Stored data>
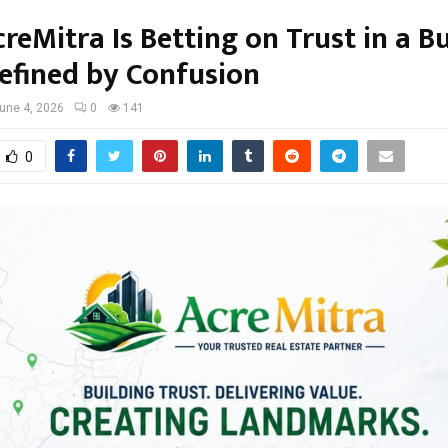
eMitra Is Betting on Trust in a B
efined by Confusion
une 4, 2026
0
141
0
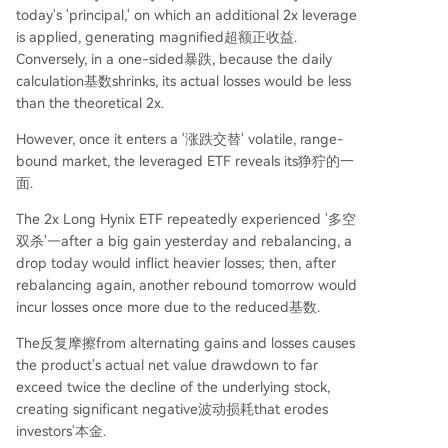
today's 'principal,' on which an additional 2x leverage
is applied, generating magnified超额正收益.
Conversely, in a one-sided暴跌, because the daily
calculation基数shrinks, its actual losses would be less
than the theoretical 2x.
However, once it enters a '涨跌交替' volatile, range-
bound market, the leveraged ETF reveals its狰狞的一
面.
The 2x Long Hynix ETF repeatedly experienced '多空
双杀'—after a big gain yesterday and rebalancing, a
drop today would inflict heavier losses; then, after
rebalancing again, another rebound tomorrow would
incur losses once more due to the reduced基数.
The反复摩擦from alternating gains and losses causes
the product's actual net value drawdown to far
exceed twice the decline of the underlying stock,
creating significant negative波动损耗that erodes
investors'本金.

Assignment> Once the images are set aside, retype all of the material above exactly.

Completed exercise>
eMitra Is Betting on Trust in a B
efined by Confusion
une 4, 2026
0
141
0
today's 'principal,' on which an additional 2x leverage
is applied, generating magnified超额正收益.
Conversely, in a one-sided暴跌, because the daily
calculation基数shrinks, its actual losses would be less
than the theoretical 2x.
However, once it enters a '涨跌交替' volatile, range-
bound market, the leveraged ETF reveals its狰狞的一
面.
The 2x Long Hynix ETF repeatedly experienced '多空
双杀'—after a big gain yesterday and rebalancing, a
drop today would inflict heavier losses; then, after
rebalancing again, another rebound tomorrow would
incur losses once more due to the reduced基数.
The反复摩擦from alternating gains and losses causes
the product's actual net value drawdown to far
exceed twice the decline of the underlying stock,
creating significant negative波动损耗that erodes
investors'本金.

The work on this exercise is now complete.